That's my view, at least. I find it alarming. At least let artists choose to ban their works from being used to expand the machine brain's 'creativity'.
@Vil As a 3D artist, I feel the same way. I really hate the trend we're going with AI content. I spend a lot of time working on stuff that I'm passionate about and someone can just feed a prompt to a website and it'll pump something out in a matter of minutes.
It sounds awful.
Them being so openly proud about this makes it even more disgusting.
The game is a blast to play but having said that, im definitely not in favor of this.
As a gamer if the result is good i am totally fine with it. Many games still can't use voice overs because of the cost and time required. And in any case you can't stop the evolution. It is like the horsecars drivers rioting about trains or cars. If it makes sense financially it will happen despite what people say.

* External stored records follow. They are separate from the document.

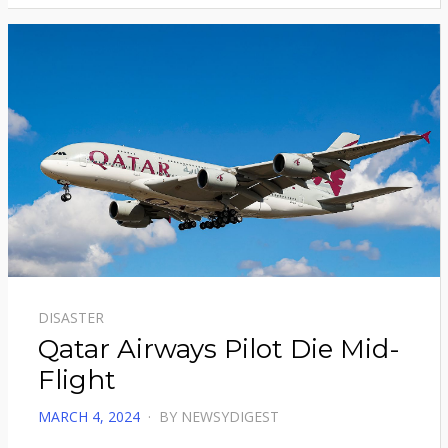
DISASTER
Qatar Airways Pilot Die Mid-
Flight
POSTED
MARCH 4, 2024
BY
NEWSYDIGEST
ON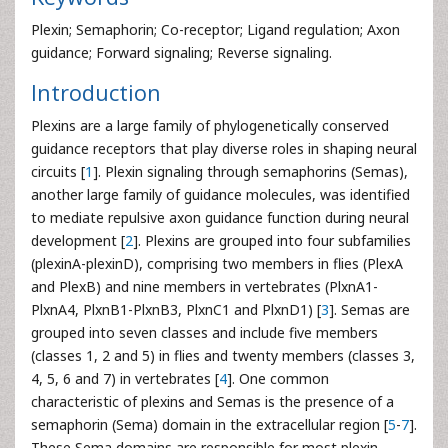
Plexin; Semaphorin; Co-receptor; Ligand regulation; Axon
guidance; Forward signaling; Reverse signaling.
Introduction
Plexins are a large family of phylogenetically conserved
guidance receptors that play diverse roles in shaping neural
circuits [
1
]. Plexin signaling through semaphorins (Semas),
another large family of guidance molecules, was identified
to mediate repulsive axon guidance function during neural
development [
2
]. Plexins are grouped into four subfamilies
(plexinA-plexinD), comprising two members in flies (PlexA
and PlexB) and nine members in vertebrates (PlxnA1-
PlxnA4, PlxnB1-PlxnB3, PlxnC1 and PlxnD1) [
3
]. Semas are
grouped into seven classes and include five members
(classes 1, 2 and 5) in flies and twenty members (classes 3,
4, 5, 6 and 7) in vertebrates [
4
]. One common
characteristic of plexins and Semas is the presence of a
semaphorin (Sema) domain in the extracellular region [
5
-
7
].
These Sema domains are responsible for most plexin-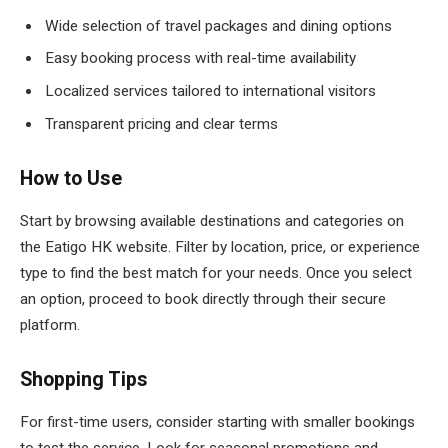
Wide selection of travel packages and dining options
Easy booking process with real-time availability
Localized services tailored to international visitors
Transparent pricing and clear terms
How to Use
Start by browsing available destinations and categories on
the Eatigo HK website. Filter by location, price, or experience
type to find the best match for your needs. Once you select
an option, proceed to book directly through their secure
platform.
Shopping Tips
For first-time users, consider starting with smaller bookings
to test the service. Look for seasonal promotions and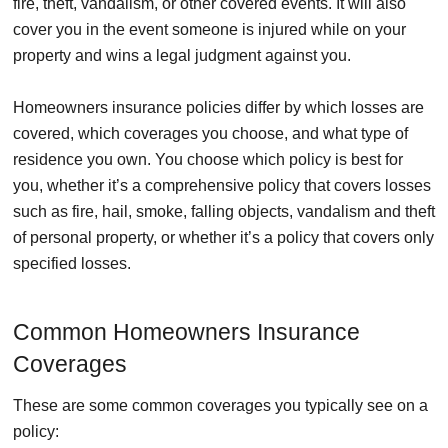
fire, theft, vandalism, or other covered events. It will also
cover you in the event someone is injured while on your
property and wins a legal judgment against you.
Homeowners insurance policies differ by which losses are
covered, which coverages you choose, and what type of
residence you own. You choose which policy is best for
you, whether it’s a comprehensive policy that covers losses
such as fire, hail, smoke, falling objects, vandalism and theft
of personal property, or whether it’s a policy that covers only
specified losses.
Common Homeowners Insurance
Coverages
These are some common coverages you typically see on a
policy:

Well guess I found out why the VO sounds very meh. Calling it pro grade VO is a bit of a stretch
I think AI could probably come up with better writing than whats in most games now days
To be honest, I always feel so bad in this AI news when I read how selfish is some people about this... I dont know if they are very young and still live with their parents, or if they think that their works will never be threatened by an AI, but this isn't the way, AI should help in our works, not completely replaces us. I don't know what kind of future expects us at this rate, companies wants an AI to get more profit, but who will buy their things if they continue cutting people work and income? This is sad.
@-Sigma-
It's unironically the most fun I have had with a multiplayer game in some time too, which makes the attitude sting more.

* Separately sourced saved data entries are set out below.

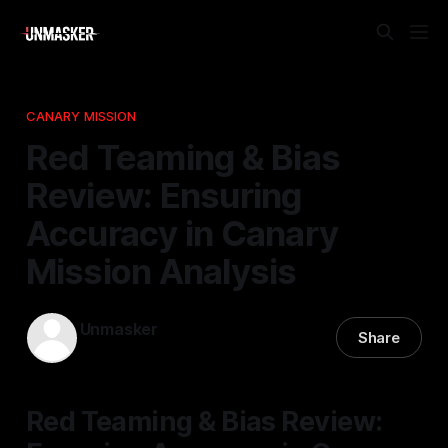
CANARY MISSION
Red Teaming & Bias
Review: Ensuring
Accuracy in Canary
Mission Analysis
Unmasker
Share
02 Apr 2026
—
1 min read
Red Teaming & Bias Review: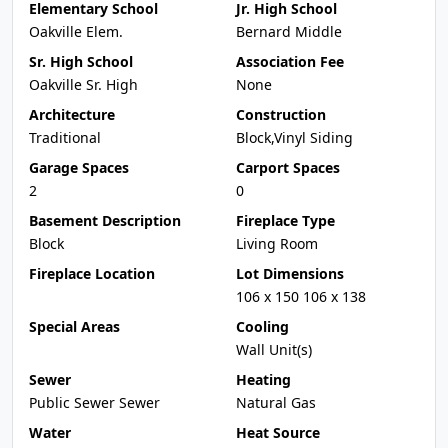
Elementary School
Jr. High School
Oakville Elem.
Bernard Middle
Sr. High School
Association Fee
Oakville Sr. High
None
Architecture
Construction
Traditional
Block,Vinyl Siding
Garage Spaces
Carport Spaces
2
0
Basement Description
Fireplace Type
Block
Living Room
Fireplace Location
Lot Dimensions
106 x 150 106 x 138
Special Areas
Cooling
Wall Unit(s)
Sewer
Heating
Public Sewer Sewer
Natural Gas
Water
Heat Source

Game is super fun and am having a blast with it.
It's a shame they didn't hire anyone since there's only a handful of lines to began with.
I do hope they get some people for the release
Played the open beta and had fun, very cool destruction to buildings in the game. Thinking back I seem to recall the voices being a bit meh. This would explain it. Shame they didnt use real voice actors.
@khayl That “Dodgeball” quote was pure gold. Well played, sir…well played.
Shame on everybody, who can only think about using AI in any form of making art.
And his open show off using AI is spit into people's face. He is the biggest lowlife and whole this "game" have another huge nail in it's coffin.
What a Kaiju-sized sleazebag.
I see some hypocrisy here in the comments. Let’s assume that Witcher 4 will offer completely free chatter with NPCs, with realtime AI-generated lines of text and voice, and it all works fantastically and gives us a new sense of immersion. Then the commenters here will applaud, like „Sad for the professional VAs, but without AI this all here would be impossible. Realtime AI is the future for speech, assets and world building in gaming.“
the game is fantastic most fun I've had in a multiplayer game in a long time! Couldn't care less about some voice lines you barely notice
Played the open beta and the game just didn't click with me, deleted it after 3 matches. I thought the gun play wasn't the best, and the game show aspect and narration was just annoying and off putting.
Well that is a game I will never play as I can't support this but it's good to know what the game is called so I know what NOT to buy 👍
I hope he is prepared for the massive backlash the game is going to get from this. It's going to be swift and brutal.
AI truly is some freaky technology.
@Vil I very much empathize with you, really. Not only artist and others that work in creative endeavours, but everyone will be heavily impacted by AI.
But, at the same time, unless you are an incredibly talented and creative artist, there is absolutely no reason (other than ethical ones) for a company to employ you. I have followed midjourney's Reddit for a year now, and I have seen creativity and originality that I hadn't seen for years. Knowing it's easier and cheaper to do this than to employ an army of artists makes it a no-brainer for companies. And it's only going to get worse.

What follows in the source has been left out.